• [MATERIAL FOR THIS EXERCISE]
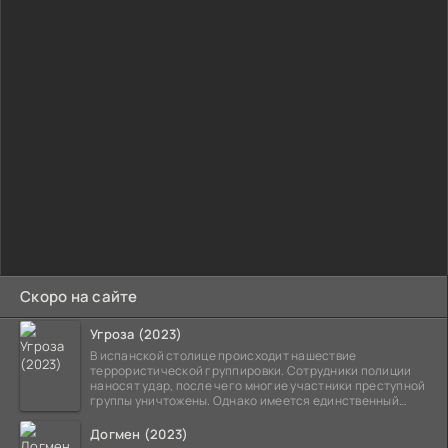
Скоро на сайте
Угроза (2023)
В испанской столице происходит нашествие
террористической группировки. Сотрудники полиции
наносят удар, после чего многие участники преступной
группы уничтожены. Однако имеется единственный
выживший,
Догмен (2023)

• [WHAT IS EXPECTED]
Reproduce all the data as it stands. The pictures are not part of the copy.

• [EXERCISE SOLUTION]
Скоро на сайте
Угроза (2023)
В испанской столице происходит нашествие
террористической группировки. Сотрудники полиции
наносят удар, после чего многие участники преступной
группы уничтожены. Однако имеется единственный
выживший,
Догмен (2023)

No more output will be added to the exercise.